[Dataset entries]

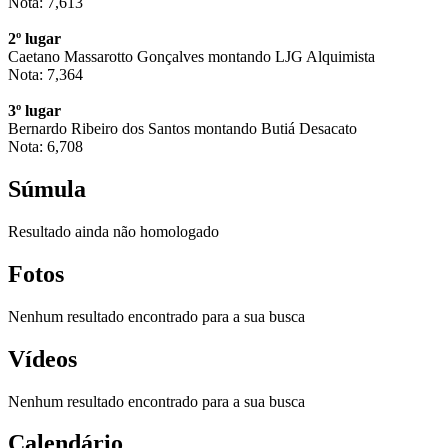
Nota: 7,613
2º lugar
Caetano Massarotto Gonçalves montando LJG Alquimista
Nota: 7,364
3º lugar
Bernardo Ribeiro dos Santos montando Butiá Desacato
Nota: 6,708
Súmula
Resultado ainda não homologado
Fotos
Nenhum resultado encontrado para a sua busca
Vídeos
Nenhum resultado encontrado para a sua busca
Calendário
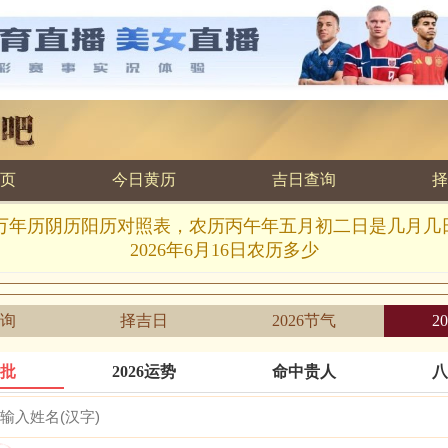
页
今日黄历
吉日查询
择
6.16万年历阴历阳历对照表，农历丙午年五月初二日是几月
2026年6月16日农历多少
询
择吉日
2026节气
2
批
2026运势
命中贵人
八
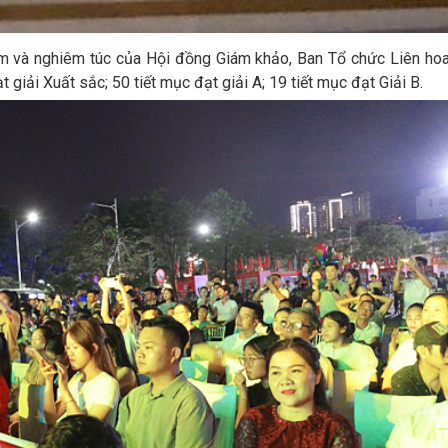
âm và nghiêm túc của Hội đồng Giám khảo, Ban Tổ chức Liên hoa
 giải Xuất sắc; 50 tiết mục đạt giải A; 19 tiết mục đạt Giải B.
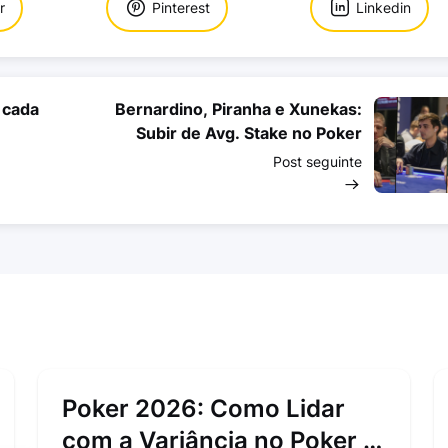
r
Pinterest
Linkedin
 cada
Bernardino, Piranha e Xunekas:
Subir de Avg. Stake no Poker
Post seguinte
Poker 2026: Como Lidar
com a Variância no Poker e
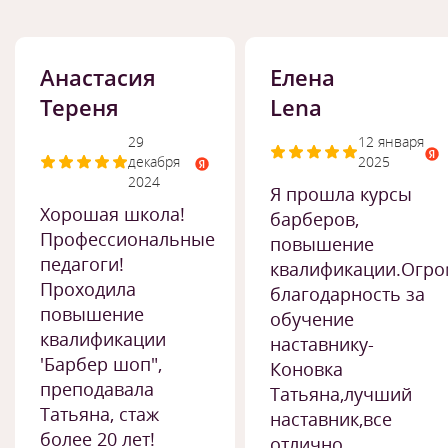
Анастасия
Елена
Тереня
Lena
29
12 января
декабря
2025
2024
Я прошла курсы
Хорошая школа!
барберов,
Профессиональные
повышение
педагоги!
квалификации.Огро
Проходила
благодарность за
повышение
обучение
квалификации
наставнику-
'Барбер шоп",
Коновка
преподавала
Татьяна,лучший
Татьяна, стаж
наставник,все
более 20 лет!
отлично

--

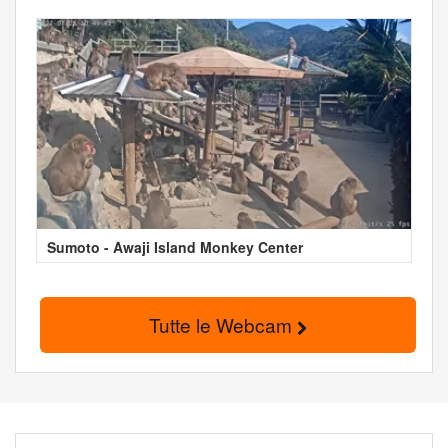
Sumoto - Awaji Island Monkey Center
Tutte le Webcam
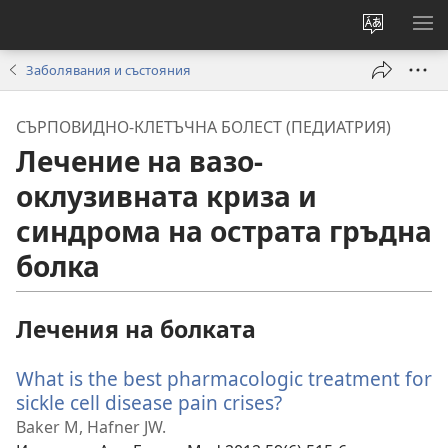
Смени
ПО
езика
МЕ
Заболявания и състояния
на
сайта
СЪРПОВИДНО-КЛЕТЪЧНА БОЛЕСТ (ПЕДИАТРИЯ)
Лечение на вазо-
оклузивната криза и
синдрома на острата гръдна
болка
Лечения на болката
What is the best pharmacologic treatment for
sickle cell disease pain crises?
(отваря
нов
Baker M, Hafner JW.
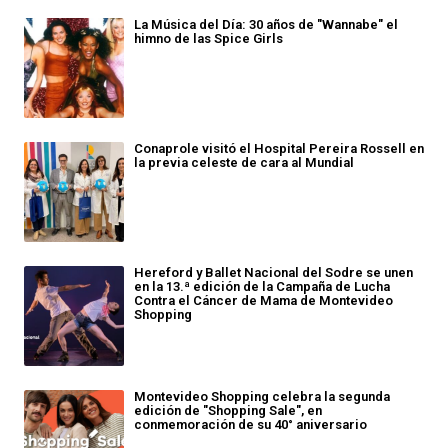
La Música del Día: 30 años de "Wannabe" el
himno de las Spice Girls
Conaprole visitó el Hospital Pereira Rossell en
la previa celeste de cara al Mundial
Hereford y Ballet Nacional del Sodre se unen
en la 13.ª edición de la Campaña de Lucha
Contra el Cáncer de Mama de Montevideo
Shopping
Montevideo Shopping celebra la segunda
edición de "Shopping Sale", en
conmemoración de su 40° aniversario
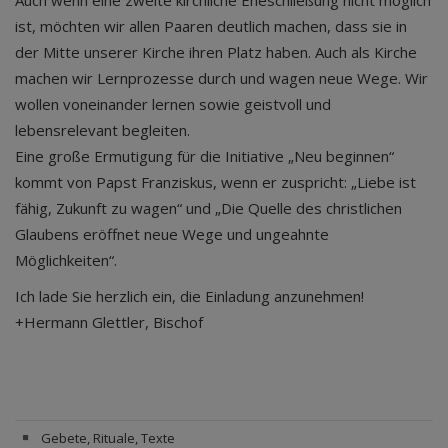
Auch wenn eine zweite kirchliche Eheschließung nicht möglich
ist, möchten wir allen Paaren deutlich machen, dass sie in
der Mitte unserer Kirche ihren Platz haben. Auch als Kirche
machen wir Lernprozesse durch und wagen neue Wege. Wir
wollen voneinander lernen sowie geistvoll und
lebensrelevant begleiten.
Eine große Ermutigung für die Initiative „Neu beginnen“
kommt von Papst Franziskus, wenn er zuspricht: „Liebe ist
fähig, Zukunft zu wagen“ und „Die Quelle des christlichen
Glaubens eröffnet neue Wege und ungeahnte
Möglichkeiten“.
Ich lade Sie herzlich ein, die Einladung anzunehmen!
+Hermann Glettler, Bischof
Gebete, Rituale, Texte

INSTRUCTIONS TO FOLLOW: Give exactly the lines above that run from the line with "What is the best pharmacologic treatment for" to the line with "Gebete, Rituale, Texte", both included, leaving every picture out.

ANSWER AREA:
What is the best pharmacologic treatment for
sickle cell disease pain crises?
(отваря
нов
Baker M, Hafner JW.
La Música del Día: 30 años de "Wannabe" el
himno de las Spice Girls
Conaprole visitó el Hospital Pereira Rossell en
la previa celeste de cara al Mundial
Hereford y Ballet Nacional del Sodre se unen
en la 13.ª edición de la Campaña de Lucha
Contra el Cáncer de Mama de Montevideo
Shopping
Montevideo Shopping celebra la segunda
edición de "Shopping Sale", en
conmemoración de su 40° aniversario
Auch wenn eine zweite kirchliche Eheschließung nicht möglich
ist, möchten wir allen Paaren deutlich machen, dass sie in
der Mitte unserer Kirche ihren Platz haben. Auch als Kirche
machen wir Lernprozesse durch und wagen neue Wege. Wir
wollen voneinander lernen sowie geistvoll und
lebensrelevant begleiten.
Eine große Ermutigung für die Initiative „Neu beginnen“
kommt von Papst Franziskus, wenn er zuspricht: „Liebe ist
fähig, Zukunft zu wagen“ und „Die Quelle des christlichen
Glaubens eröffnet neue Wege und ungeahnte
Möglichkeiten“.
Ich lade Sie herzlich ein, die Einladung anzunehmen!
+Hermann Glettler, Bischof
Gebete, Rituale, Texte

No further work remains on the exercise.